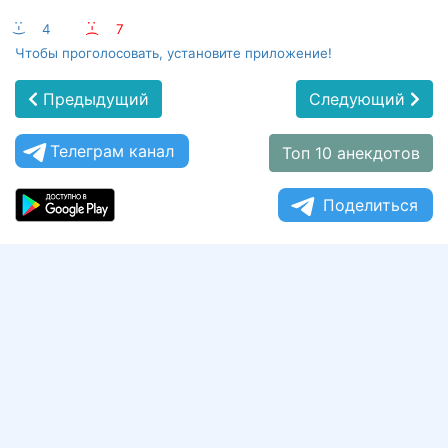
:-)
4
:-(
7
Чтобы проголосовать, установите приложение!
Предыдущий
Следующий
Телеграм канал
Топ 10 анекдотов
Поделиться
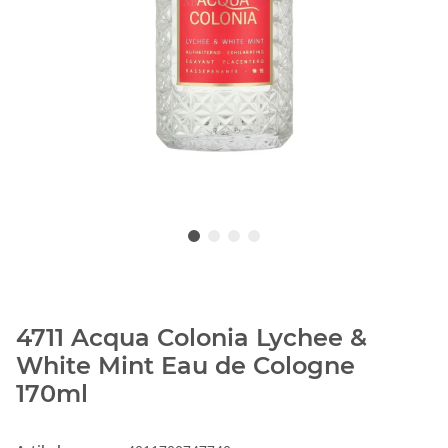
4711 Acqua Colonia Lychee &
White Mint Eau de Cologne
170ml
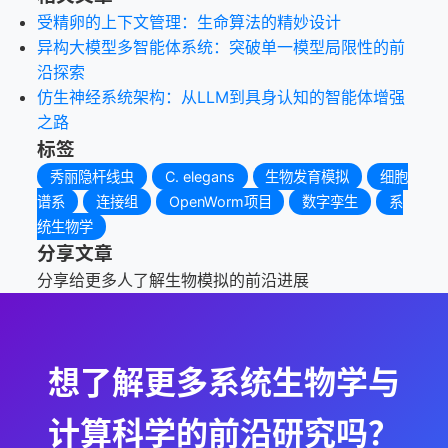
受精卵的上下文管理：生命算法的精妙设计
异构大模型多智能体系统：突破单一模型局限性的前
沿探索
仿生神经系统架构：从LLM到具身认知的智能体增强
之路
标签
秀丽隐杆线虫
C. elegans
生物发育模拟
细胞
谱系
连接组
OpenWorm项目
数字孪生
系
统生物学
分享文章
分享给更多人了解生物模拟的前沿进展
想了解更多系统生物学与
计算科学的前沿研究吗？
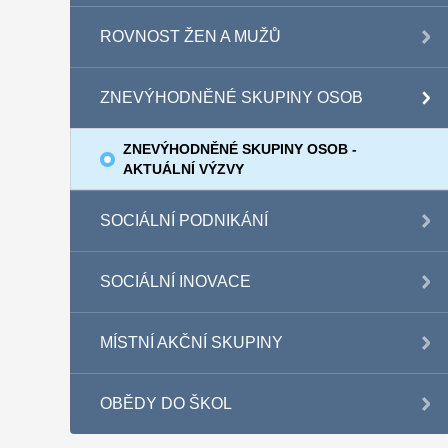
ROVNOST ŽEN A MUŽŮ
ZNEVÝHODNĚNÉ SKUPINY OSOB
ZNEVÝHODNĚNÉ SKUPINY OSOB -
AKTUÁLNÍ VÝZVY
SOCIÁLNÍ PODNIKÁNÍ
SOCIÁLNÍ INOVACE
MÍSTNÍ AKČNÍ SKUPINY
OBĚDY DO ŠKOL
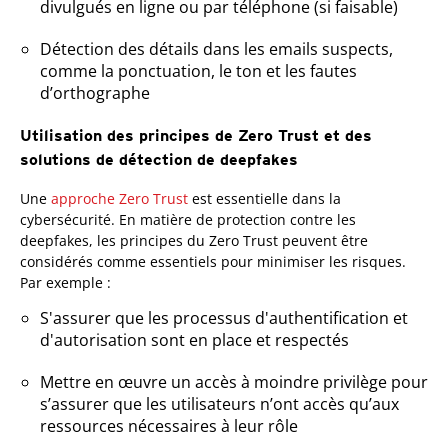
divulgués en ligne ou par téléphone (si faisable)
Détection des détails dans les emails suspects,
comme la ponctuation, le ton et les fautes
d’orthographe
Utilisation des principes de Zero Trust et des
solutions de détection de deepfakes
Une
approche Zero Trust
est essentielle dans la
cybersécurité. En matière de protection contre les
deepfakes, les principes du Zero Trust peuvent être
considérés comme essentiels pour minimiser les risques.
Par exemple :
S'assurer que les processus d'authentification et
d'autorisation sont en place et respectés
Mettre en œuvre un accès à moindre privilège pour
s’assurer que les utilisateurs n’ont accès qu’aux
ressources nécessaires à leur rôle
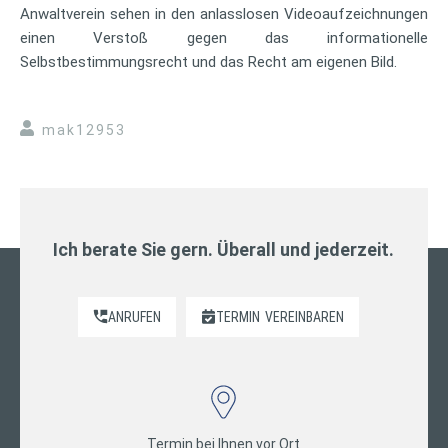
Anwaltverein sehen in den anlasslosen Videoaufzeichnungen
einen Verstoß gegen das informationelle
Selbstbestimmungsrecht und das Recht am eigenen Bild.
mak12953
Ich berate Sie gern. Überall und jederzeit.
ANRUFEN
TERMIN
VEREINBAREN
Termin bei Ihnen vor Ort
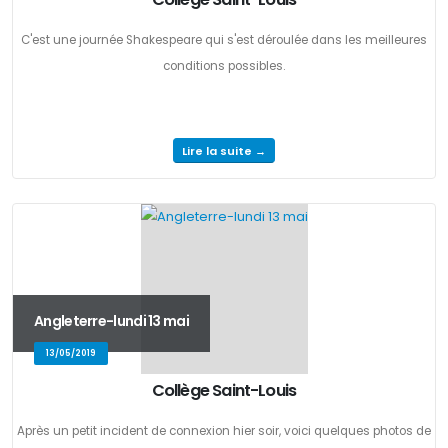
C'est une journée Shakespeare qui s'est déroulée dans les meilleures
conditions possibles.
Lire la suite →
Angleterre-lundi 13 mai
13/05/2019
Collège Saint-Louis
Après un petit incident de connexion hier soir, voici quelques photos de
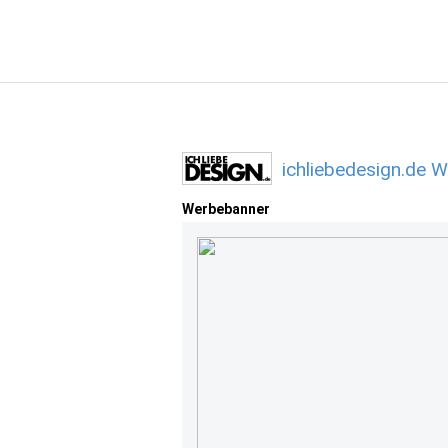
ichliebedesign.de 
Werbebanner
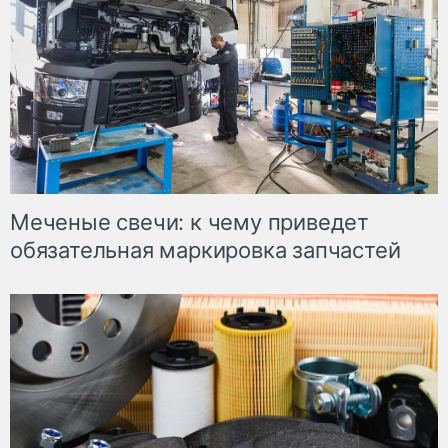
Меченые свечи: к чему приведет
обязательная маркировка запчастей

● ● ● ●

## TASK GOAL
Pictures do not belong in the copy; repeat the rest of the listing exactly.

## COMPLETED EXERCISE
:-)
4
:-(
7
Чтобы проголосовать, установите приложение!
Предыдущий
Следующий
Телеграм канал
Топ 10 анекдотов
Поделиться
4711 Acqua Colonia Lychee &
White Mint Eau de Cologne
170ml
受精卵的上下文管理：生命算法的精妙设计
异构大模型多智能体系统：突破单一模型局限性的前
沿探索
仿生神经系统架构：从LLM到具身认知的智能体增强
之路
标签
秀丽隐杆线虫
C. elegans
生物发育模拟
细胞
谱系
连接组
OpenWorm项目
数字孪生
系
统生物学
分享文章
分享给更多人了解生物模拟的前沿进展
想了解更多系统生物学与
计算科学的前沿研究吗？
ROVNOST ŽEN A MUŽŮ
ZNEVÝHODNĚNÉ SKUPINY OSOB
ZNEVÝHODNĚNÉ SKUPINY OSOB -
AKTUÁLNÍ VÝZVY
SOCIÁLNÍ PODNIKÁNÍ
SOCIÁLNÍ INOVACE
MÍSTNÍ AKČNÍ SKUPINY
OBĚDY DO ŠKOL
divulgués en ligne ou par téléphone (si faisable)
Détection des détails dans les emails suspects,
comme la ponctuation, le ton et les fautes
d’orthographe
Utilisation des principes de Zero Trust et des
solutions de détection de deepfakes
Une
approche Zero Trust
est essentielle dans la
cybersécurité. En matière de protection contre les
deepfakes, les principes du Zero Trust peuvent être
considérés comme essentiels pour minimiser les risques.
Par exemple :
S'assurer que les processus d'authentification et
d'autorisation sont en place et respectés
Mettre en œuvre un accès à moindre privilège pour
s’assurer que les utilisateurs n’ont accès qu’aux
ressources nécessaires à leur rôle
Anwaltverein sehen in den anlasslosen Videoaufzeichnungen
einen Verstoß gegen das informationelle
Selbstbestimmungsrecht und das Recht am eigenen Bild.
mak12953
Ich berate Sie gern. Überall und jederzeit.
ANRUFEN
TERMIN
VEREINBAREN
Termin bei Ihnen vor Ort
C'est une journée Shakespeare qui s'est déroulée dans les meilleures
conditions possibles.
Lire la suite →
Angleterre-lundi 13 mai
13/05/2019
Collège Saint-Louis
Après un petit incident de connexion hier soir, voici quelques photos de
ichliebedesign.de 
Werbebanner
Меченые свечи: к чему приведет
обязательная маркировка запчастей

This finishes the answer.